Chciałam przekręcić się na drugi bok, ale uniemożliwiła mi to ręka Justina, która ciasno trzymała mnie w pasie. Otworzyłam zaspane oczy i rozejrzałam się po pokoju. Postanowiłam wstać. Oparłam ostrożnie dłonie na jego klatce piersiowej i podniosłam się. Zdjęłam jego rękę z mojego ciała, ale ona znowu mnie oplotła. Wydałam z siebie jęk niezadowolenia. Wzięłam głęboki wdech i szturchnęłam bruneta. Wymamrotał coś pod nosem, ale się nie obudził.
-Kurde, Justin, chcę wstać- szturchnęłam go jeszcze raz. Poczułam parę ust na czubku swojej głowy. Uśmiechnęłam się.
-Cześć- powiedział swoim seksownym głosem.
-Hej- odpowiedziałam mu.- Jak tam twoja rana? –spytałam.
-Bywało się w większej opresji-zaśmiał się. Wywróciłam oczami.
-Lepiej się nie przyznawaj do tego- zaśmiał się, ale nic nie powiedział- Puścisz mnie?
-Niech pomyślę… nie- zaśmiałam się i wtuliłam w  jego gołą klatkę piersiową, uważają na zranienie. – Nie bój się, nic się nie stanie- zapewnił mnie. Przytaknęłam lekko i przyłożyłam palec do jego skóry. Zaczęłam zataczać różne wzroki.
-Czego żałujesz najbardziej?-spytałam.  Westchnął.
-Że moje życia tak wygląda. Gdyby było normalne, nie musiałbym martwić się, czy moja rodzina jest bezpieczna, czy ty jesteś bezpieczna- wyjaśnił. – A ty?
-Nie wiem- przyznałam.- Jest bardzo dużo takich rzeczy. Ale najbardziej chyba, że związałam się z Davidem. Nie wspominam go dobrze. Wykorzystał mnie i tyle- westchnęłam. – dlatego moje przyjaciółki uparły się, żebym na samym początku zgodziła się na nasz mały układzik.
-Rozumiem – w chwili, gdy jego palce dotknęły skóry na moim ramieniu przez moje przeszedł mnie dreszcz. – Spokojnie- zaśmiał się i położył całą dłoń w tym miejscu. Zamknęłam oczy, rozkoszując się jego dotykiem.  W brzuchu czułam uścisk, który sprawił, że mój oddech stawał się płytszy.  To było niesamowite. Jedna osoba sprawiła, że tak się czuję.
-Sam widzisz jak na mnie działasz- mruknęłam. 
-Abi!- usłyszeliśmy wolanie z korytarza. Prychnęłam pod nosem.
-Co?!- odkrzyknęłam, nawet nie fatygując się, aby zmienić pozycję. Drzwi się otworzyły, a w nich stanął John z poważną miną. Wywrócił oczami i wyszedł z pokoju. Zmieszana podniosłam się i spojrzałam zdzwiona na bruneta.
-A temu co?-zaśmiał się.
-Podoba mi się jak się uśmiechasz- dopiero po chwili zdałam sobie sprawę, że wypowiedziałam to na głos. Skrzywiłam się i ukryłam twarz w poduszce, aby nie zobaczył rumieńca, który tworzył się na mojej twarzy.

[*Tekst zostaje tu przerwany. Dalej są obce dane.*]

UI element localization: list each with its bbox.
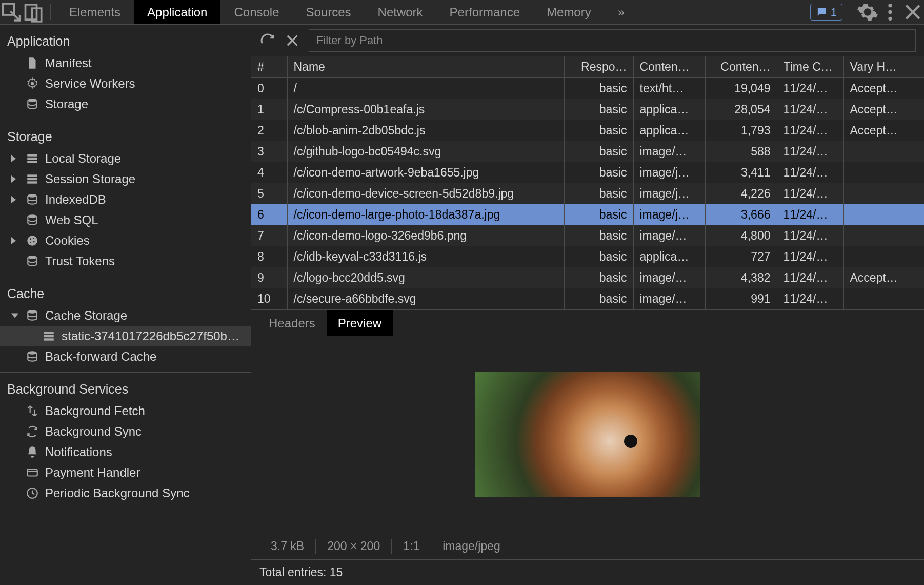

-Hej, hej! Nie ukrywaj się- ponownie się zaśmiał. – Uroczo wyglądasz, gdy się rumienisz- szepnął zaraz obok moje ucha.
-Nie jestem urocza, tylko seksowna- odgryzłam się. Miałam ochotę wybuchnąć śmiechem przez naszą małą pogawędkę.
-Spoko, to mi nawet bardziej pasuje. – poczułam jego dłoń na dole moich pleców. Przygryzłam wargę, ale nie odezwałam się. Powoli przejeżdżał nią coraz niżej, przy okazji wślizgując się pod materiał spodenek od piżamy. Moje ciało przeszedł dreszcz. – Nawet nie zdajesz sobie spawy jak bardzo mam na ciebie ochotę- szepnął mi ponownie do ucha. Uśmiechnęłam się do poduszki.
-Nie teraz, może kiedy odzyskasz formę- westchnęłam i podniosłam się. Spojrzałam na niego. Na jego twarzy malował się piękny uśmiech. Myśl, że to moja zasługa, rozpalała mnie od środka.
-Czuję się dobrze- jęknął. Wywróciłam oczami i podniosłam się z łóżka.
-Za chwilę wracam- puściłam mu oczko i opuściłam pokój.